1.örneğimiz "EyüpSultan Port" projesi. Eğer hükümet büyük Sahabe Eyüp Sultan Hz.lerinin bulunduğu Eyüp bölgesini "Galataport projesi"nde olduğu gibi Yahudi Ofer'e 49 yıllığına 5 yıldızlı otel, bar, gece kulübü ve marina yapmak üzere kiraya vererek bütçeye bilmem kaç milyar dolar gelir getirecek bir proje ortaya atmış olsaydı ne olurdu? Bu projenin hayata geçmesiyle bölgenin Batılı turistlerin yoğun olarak ziyaret ettiği eğlence mekanına dönüşmesi ihtimali karşısında bırakın dindar kitleyi, dinle bağları en zayıf durumda olanlar bile nasıl tepki gösterirdi?

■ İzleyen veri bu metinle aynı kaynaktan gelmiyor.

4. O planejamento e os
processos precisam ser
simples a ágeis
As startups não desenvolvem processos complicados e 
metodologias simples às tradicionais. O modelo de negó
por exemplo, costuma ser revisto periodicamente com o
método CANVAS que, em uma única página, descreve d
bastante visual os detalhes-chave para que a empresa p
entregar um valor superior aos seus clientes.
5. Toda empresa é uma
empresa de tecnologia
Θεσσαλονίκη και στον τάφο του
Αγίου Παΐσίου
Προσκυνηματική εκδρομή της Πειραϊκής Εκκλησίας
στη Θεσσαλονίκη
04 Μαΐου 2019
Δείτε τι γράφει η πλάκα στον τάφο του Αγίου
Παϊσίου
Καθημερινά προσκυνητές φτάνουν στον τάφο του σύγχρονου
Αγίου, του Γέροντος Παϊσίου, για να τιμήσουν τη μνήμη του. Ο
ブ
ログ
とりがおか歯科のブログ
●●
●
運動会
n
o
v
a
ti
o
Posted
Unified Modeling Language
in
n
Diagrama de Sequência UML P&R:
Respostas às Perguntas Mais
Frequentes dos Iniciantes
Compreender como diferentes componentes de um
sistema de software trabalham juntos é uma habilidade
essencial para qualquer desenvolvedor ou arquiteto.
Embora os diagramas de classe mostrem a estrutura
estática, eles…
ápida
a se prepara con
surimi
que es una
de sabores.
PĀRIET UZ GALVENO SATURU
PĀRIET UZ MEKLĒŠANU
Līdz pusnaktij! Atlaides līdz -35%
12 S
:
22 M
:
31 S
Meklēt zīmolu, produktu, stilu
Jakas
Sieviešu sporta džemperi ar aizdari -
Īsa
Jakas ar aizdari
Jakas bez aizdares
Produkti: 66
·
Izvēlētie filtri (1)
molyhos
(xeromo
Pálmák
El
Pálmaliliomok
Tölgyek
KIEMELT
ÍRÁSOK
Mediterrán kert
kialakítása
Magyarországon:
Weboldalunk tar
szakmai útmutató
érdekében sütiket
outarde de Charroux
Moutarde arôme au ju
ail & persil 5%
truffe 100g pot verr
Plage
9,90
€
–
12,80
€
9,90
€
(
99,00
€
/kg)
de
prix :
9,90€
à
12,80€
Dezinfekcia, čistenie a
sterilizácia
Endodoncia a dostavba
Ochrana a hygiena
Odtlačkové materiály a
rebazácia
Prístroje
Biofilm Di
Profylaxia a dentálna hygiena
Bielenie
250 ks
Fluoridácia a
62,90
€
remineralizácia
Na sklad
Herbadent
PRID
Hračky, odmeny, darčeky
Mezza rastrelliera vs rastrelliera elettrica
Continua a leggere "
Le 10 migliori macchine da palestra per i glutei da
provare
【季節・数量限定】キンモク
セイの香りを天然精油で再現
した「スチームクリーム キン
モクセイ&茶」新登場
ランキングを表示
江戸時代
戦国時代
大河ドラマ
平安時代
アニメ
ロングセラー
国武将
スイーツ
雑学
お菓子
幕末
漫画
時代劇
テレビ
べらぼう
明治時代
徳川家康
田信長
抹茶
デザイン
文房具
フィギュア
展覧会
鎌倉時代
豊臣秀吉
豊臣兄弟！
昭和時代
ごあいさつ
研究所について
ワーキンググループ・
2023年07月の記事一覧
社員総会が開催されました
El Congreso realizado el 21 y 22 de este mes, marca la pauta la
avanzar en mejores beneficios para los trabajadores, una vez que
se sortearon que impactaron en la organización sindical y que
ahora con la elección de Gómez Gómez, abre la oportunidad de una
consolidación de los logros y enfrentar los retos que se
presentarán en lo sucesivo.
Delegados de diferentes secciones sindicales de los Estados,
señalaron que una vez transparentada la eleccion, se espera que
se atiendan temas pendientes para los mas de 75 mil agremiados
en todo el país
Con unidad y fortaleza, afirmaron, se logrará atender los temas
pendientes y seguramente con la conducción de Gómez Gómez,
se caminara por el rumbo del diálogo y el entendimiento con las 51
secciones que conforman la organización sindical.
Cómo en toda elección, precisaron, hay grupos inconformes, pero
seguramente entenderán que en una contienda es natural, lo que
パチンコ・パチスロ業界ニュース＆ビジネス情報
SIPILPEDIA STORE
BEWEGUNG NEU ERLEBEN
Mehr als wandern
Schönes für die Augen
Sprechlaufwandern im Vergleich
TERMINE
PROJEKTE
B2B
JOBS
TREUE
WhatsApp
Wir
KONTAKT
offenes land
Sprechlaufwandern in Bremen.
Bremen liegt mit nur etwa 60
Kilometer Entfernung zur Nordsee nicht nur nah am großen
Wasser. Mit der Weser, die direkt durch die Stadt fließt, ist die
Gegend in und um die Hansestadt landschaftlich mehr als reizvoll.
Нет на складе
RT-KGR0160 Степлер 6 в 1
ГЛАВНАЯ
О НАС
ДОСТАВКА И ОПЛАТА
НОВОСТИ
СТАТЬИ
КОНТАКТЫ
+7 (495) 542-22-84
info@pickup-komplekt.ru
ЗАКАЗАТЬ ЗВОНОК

EyüpSultan Port sadece bizim varsayımımız olarak kaldı ancak "Galataport projesi" hayata geçirildi. Proje mahkeme iptal etmeden önce ihaleyle Ofer'e verildi. Burada bilinmesi gereken Galataport projesinin sınırları içerisinde u2013Karaköy Yeraltı Camiinde- iki Sahabe ve Tabiin'den zatların mezarları var. Bunlar yanında İslam tarihi açısından önemli insanların kabirleri ile Cami vs. sanat eserleri var. İşte böyle bir yer eğlence ve turizm merkezine dönüştürülmek istendi ve halende çalışmalar devam etmekte.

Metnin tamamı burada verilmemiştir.